Similarly, gifted and talented programs have come under attack for their elitism. There have been calls to eliminate them outright or at least broaden the definition of “gifted” to get a more desirable racial mix. Because the programs often enroll more whites and Asians than blacks and Hispanics, they’ve been accused of driving school segregation, but a new study published in Harvard’s Education Next magazine concludes that there is little merit to that claim.

“I find essentially no impact from gifted and talented programs on a Black or Hispanic student’s likelihood of having white or Asian students as classmates,” writes Owen Thompson, a professor of economics at Williams College. Nor does starting or ending a gifted and talented program affect a school’s racial composition, as critics allege. “I do not find any consistent evidence that gifted and talented programs have a causal effect on schools’ race-specific enrollments.” Nevertheless, efforts to oust or water down enrichment programs continue. Racial parity has been deemed more important than maintaining high standards.

You don’t help underperforming groups by pandering to them or by holding them to lower standards.

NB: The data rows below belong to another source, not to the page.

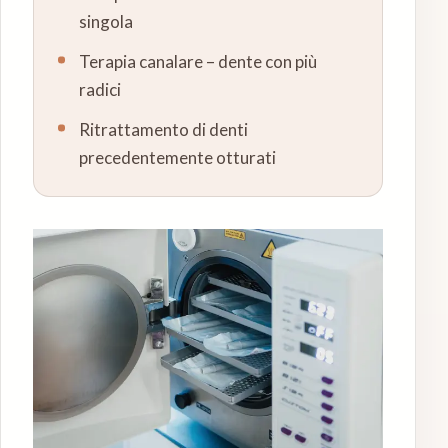
singola
Terapia canalare – dente con più
radici
Ritrattamento di denti
precedentemente otturati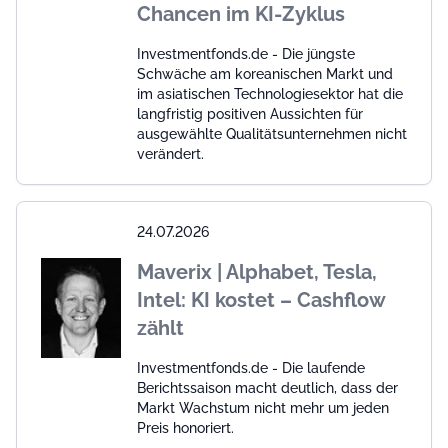
Chancen im KI-Zyklus
Investmentfonds.de - Die jüngste
Schwäche am koreanischen Markt und
im asiatischen Technologiesektor hat die
langfristig positiven Aussichten für
ausgewählte Qualitätsunternehmen nicht
verändert.
24.07.2026
Maverix | Alphabet, Tesla,
Intel: KI kostet – Cashflow
zählt
Investmentfonds.de - Die laufende
Berichtssaison macht deutlich, dass der
Markt Wachstum nicht mehr um jeden
Preis honoriert.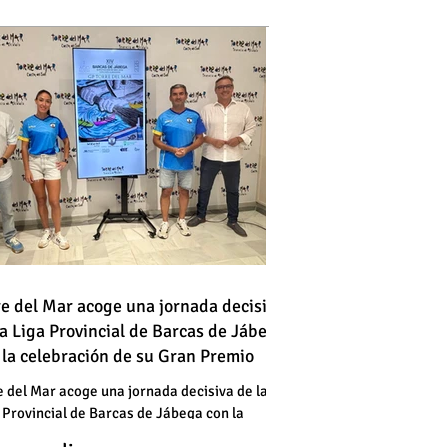
 vehículo en llamas atraviesa
re del Mar acoge una jornada decisiva
la Liga Provincial de Barcas de Jábega
a vía en Torre del Mar junto a
 la celebración de su Gran Premio
a gasolinera
 vehículo en llamas atraviesa
e del Mar acoge una jornada decisiva de la
 Provincial de Barcas de Jábega con la
a vía en Torre del Mar junto a
bración de su Gran Premio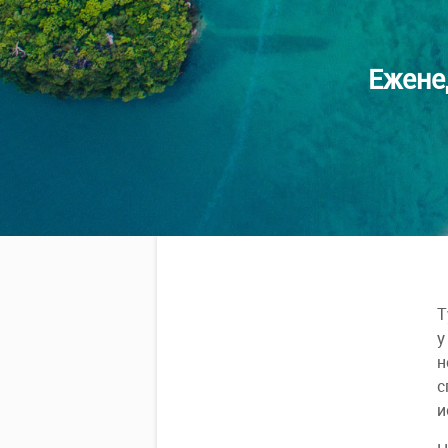
Ежене
Т
у
н
с
и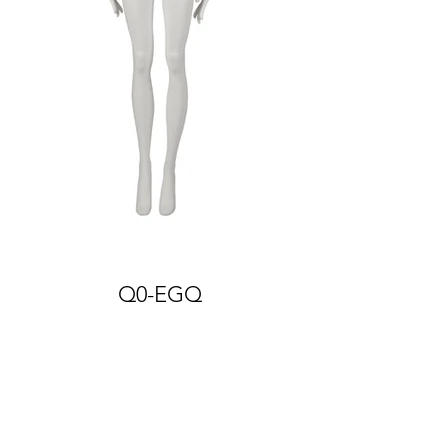
Q0-EGQ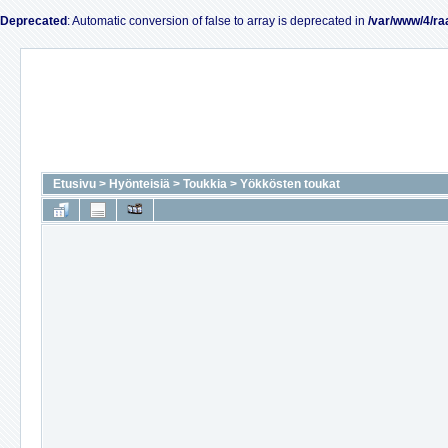
Deprecated
: Automatic conversion of false to array is deprecated in
/var/www/4/ra
Etusivu
>
Hyönteisiä
>
Toukkia
>
Yökkösten toukat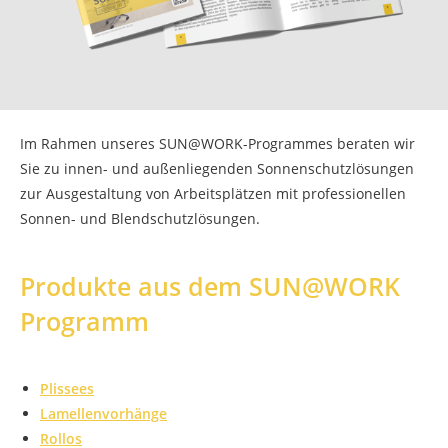
Im Rahmen unseres SUN@WORK-Programmes beraten wir
Sie zu innen- und außenliegenden Sonnenschutzlösungen
zur Ausgestaltung von Arbeitsplätzen mit professionellen
Sonnen- und Blendschutzlösungen.
Produkte aus dem SUN@WORK
Programm
Plissees
Lamellenvorhänge
Rollos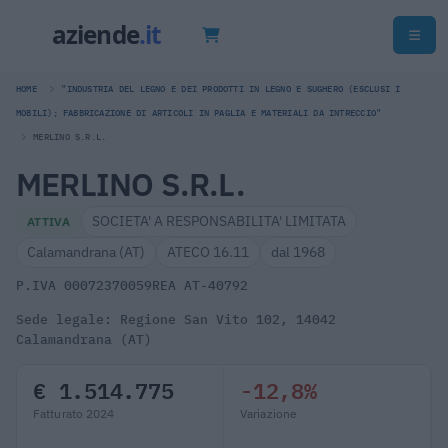
HOME
"INDUSTRIA DEL LEGNO E DEI PRODOTTI IN LEGNO E SUGHERO (ESCLUSI I
MOBILI); FABBRICAZIONE DI ARTICOLI IN PAGLIA E MATERIALI DA INTRECCIO"
MERLINO S.R.L.
MERLINO S.R.L.
SOCIETA' A RESPONSABILITA' LIMITATA
ATTIVA
Calamandrana (AT)
ATECO 16.11
dal 1968
P.IVA 00072370059
REA AT-40792
Sede legale: Regione San Vito 102, 14042
Calamandrana (AT)
€ 1.514.775
-12,8%
Fatturato 2024
Variazione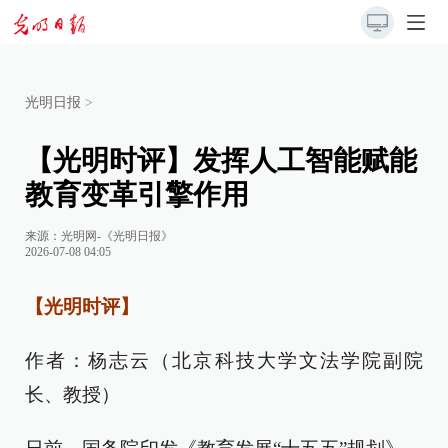
光明日报
>
【光明时评】发挥人工智能赋能
教育变革引擎作用
来源：
光明网-《光明日报》
2026-07-08 04:05
【光明时评】
作者：杨志云（北京科技大学文法学院副院
长、教授）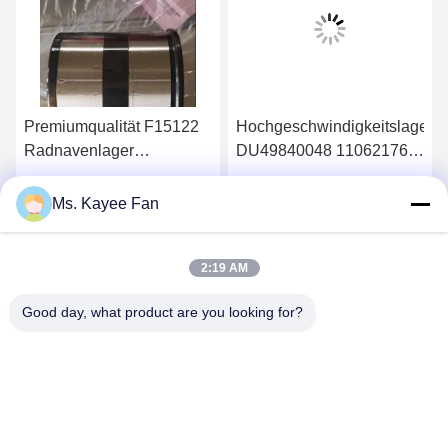
Premiumqualität F15122
Hochgeschwindigkeitslager
Radnavenlager
DU49840048 11062176
90*160*125mm
13475-27080
Ersatzteile für MAN SAF
Radnavenlager
Erhalten Sie besten Preis
Erhalten Sie besten Preis
Ms. Kayee Fan
49X84X48mm
Hochwertige Stahl
2:19 AM
Good day, what product are you looking for?
WUXI FSK TRANSMISSION BEARING CO.,
LTD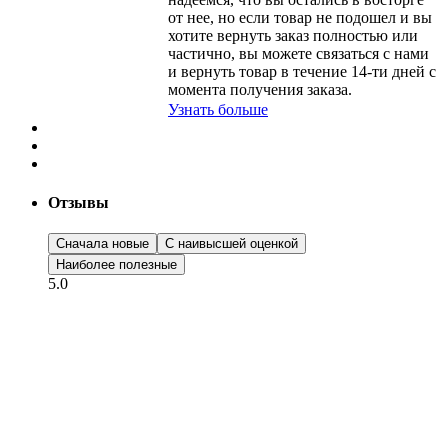
от нее, но если товар не подошел и вы
хотите вернуть заказ полностью или
частично, вы можете связаться с нами
и вернуть товар в течение
14-ти
дней с
момента получения заказа.
Узнать больше
Отзывы
Сначала новые
С наивысшей оценкой
Наиболее полезные
5.0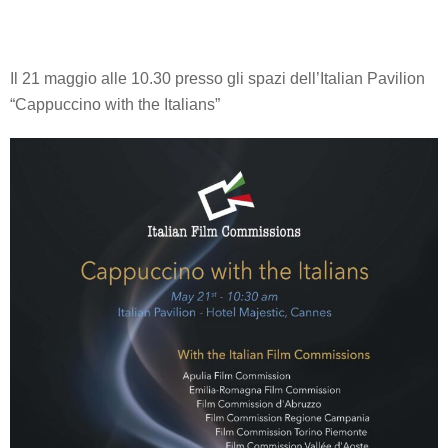
Il 21 maggio alle 10.30 presso gli spazi dell’Italian Pavilion
“Cappuccino with the Italians”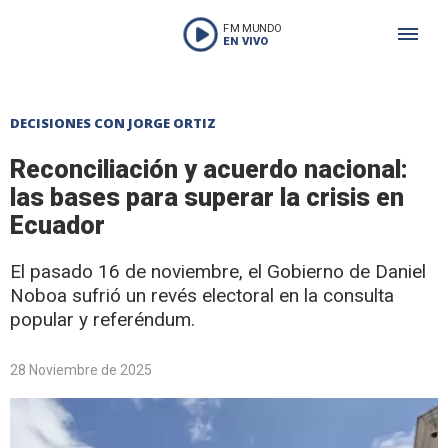
FM MUNDO
EN VIVO
DECISIONES CON JORGE ORTIZ
Reconciliación y acuerdo nacional:
las bases para superar la crisis en
Ecuador
El pasado 16 de noviembre, el Gobierno de Daniel
Noboa sufrió un revés electoral en la consulta
popular y referéndum.
28 Noviembre de 2025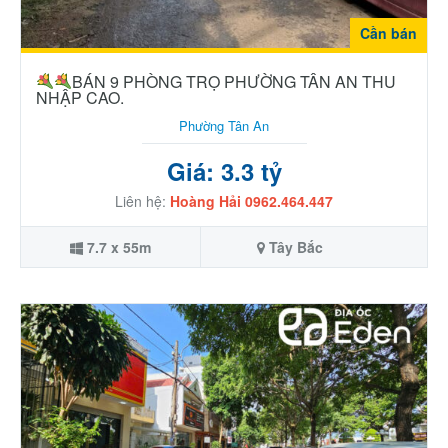
Cần bán
BÁN 9 PHÒNG TRỌ PHƯỜNG TÂN AN THU
NHẬP CAO.
Phường Tân An
Giá: 3.3 tỷ
Liên hệ:
Hoàng Hải 0962.464.447
7.7 x 55m
Tây Bắc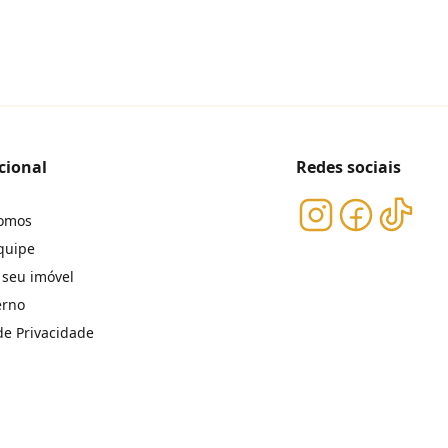
cional
Redes sociais
omos
quipe
 seu imóvel
erno
 de Privacidade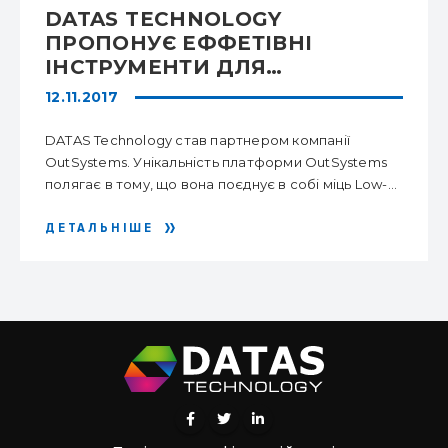
DATAS TECHNOLOGY
ПРОПОНУЄ ЕФФЕТІВНІ
ІНСТРУМЕНТИ ДЛЯ
ШВИДКОГО СТВОРЕННЯ ТА
12.11.2017
РЕДИЗАЙНУ
КОРПОРАТИВНИХ ДОДАТКІВ
DATAS Technology став партнером компанії
OutSystems. Унікальність платформи OutSystems
полягає в тому, що вона поєднує в собі міць Low-...
ДЕТАЛЬНІШЕ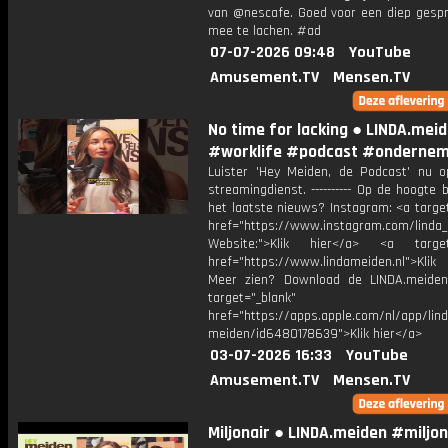
van @nescafe. Goed voor een diep gesp
mee te lachen. #ad
07-07-2026 09:48
YouTube
Amusement.TV
Mensen.TV
No time for lacking ● LINDA.mei
#worklife #podcast #onderne
Luister 'Hey Meiden, de Podcast' nu o
streamingdienst. ---------- Op de hoogte b
het laatste nieuws? Instagram: <a targe
href="https://www.instagram.com/linda
Website:">Klik hier</a> <a target=
href="https://www.lindameiden.nl">Klik
Meer zien? Download de LINDA.meide
target="_blank"
href="https://apps.apple.com/nl/app/lind
meiden/id6480178639">Klik hier</a>
03-07-2026 16:33
YouTube
Amusement.TV
Mensen.TV
Miljonair ● LINDA.meiden #miljon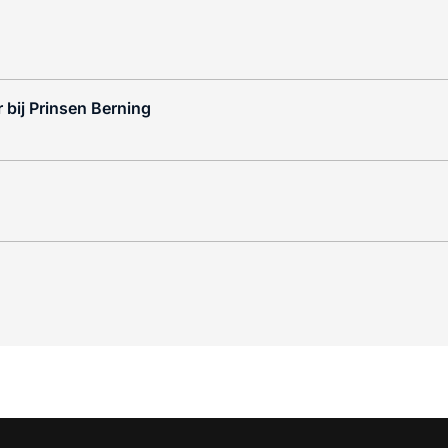
 bij Prinsen Berning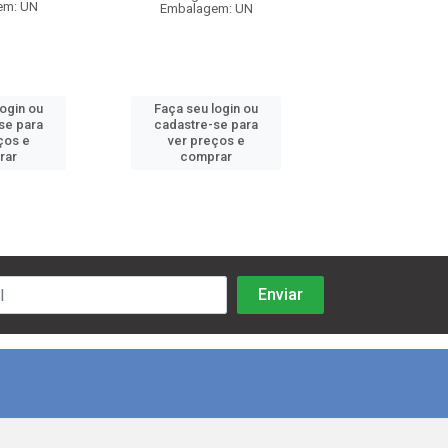
em: UN
Embalagem: UN
Embalagem:
login ou
Faça seu login ou
Faça seu log
se para
cadastre-se para
cadastre-se 
ços e
ver preços e
ver preços
rar
comprar
comprar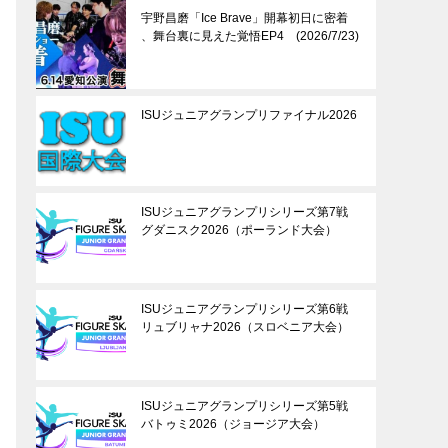
宇野昌磨「Ice Brave」開幕初日に密着
、舞台裏に見えた覚悟EP4 (2026/7/23)
ISUジュニアグランプリファイナル2026
ISUジュニアグランプリシリーズ第7戦
グダニスク2026（ポーランド大会）
ISUジュニアグランプリシリーズ第6戦
リュブリャナ2026（スロベニア大会）
ISUジュニアグランプリシリーズ第5戦
バトゥミ2026（ジョージア大会）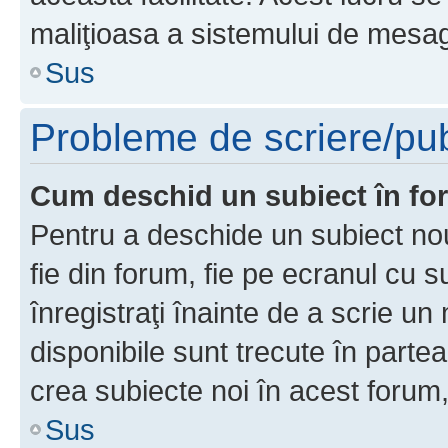
maliţioasa a sistemului de mesage
Sus
Probleme de scriere/pub
Cum deschid un subiect în f
Pentru a deschide un subiect nou
fie din forum, fie pe ecranul cu s
înregistraţi înainte de a scrie un 
disponibile sunt trecute în parte
crea subiecte noi în acest forum,
Sus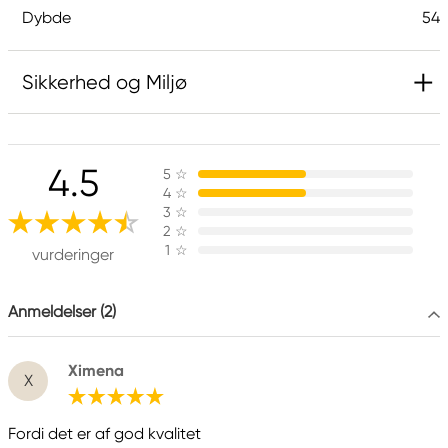
Dybde
54
Sikkerhed og Miljø
4.5
5
☆
4
☆
3
☆
2
☆
1
☆
vurderinger
Anmeldelser (2)
Ximena
X
Fordi det er af god kvalitet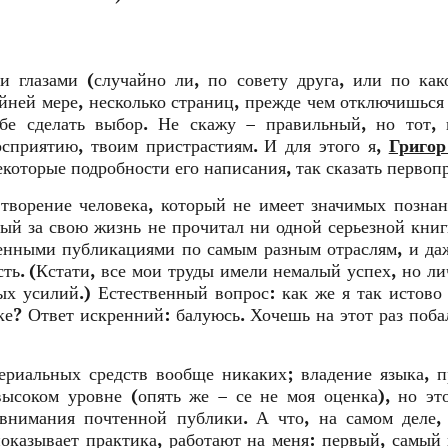
и глазами (случайно ли, по совету друга, или по ка
йней мере, несколько страниц, прежде чем отключишься 
бе сделать выбор. Не скажу – правильный, но тот, 
осприятию, твоим пристрастиям. И для этого я,
Григор
некоторые подробности его написания, так сказать перво
 творение человека, который не имеет значимых позна
рый за свою жизнь не прочитал ни одной серьезной книг
енными публикациями по самым разным отраслям, и да
ть. (Кстати, все мои труды имели немалый успех, но ли
х усилий.) Естественный вопрос: как же я так истово
е? Ответ искренний: балуюсь. Хочешь на этот раз поба
ериальных средств вообще никаких; владение языка, п
высоком уровне (опять же – се не моя оценка), но эт
внимания почтенной публики. А что, на самом деле,
оказывает практика, работают на меня: первый, самый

And you don’t help black children by insisting that they must be seated next to white children in order to learn. It’s not only insulting and condescending but contradicted by decades of evidence. Low-income black students need quality schools, not white classmates, and the focus on racial balance at any cost will only ensure that another generation of black youth receives an inferior education.

This war on standards is part of a larger war on meritocracy, with economic and geopolitical consequences that should concern all of us, regardless of race. China and India are not eroding standards in the name of equity and social justice. They are not abandoning enrichment programs for their brightest students. They are selecting people based on talent and promoting them based on performance. What we’re doing to ourselves in moving away from merit-based systems will only make it more difficult for our children to compete with their children.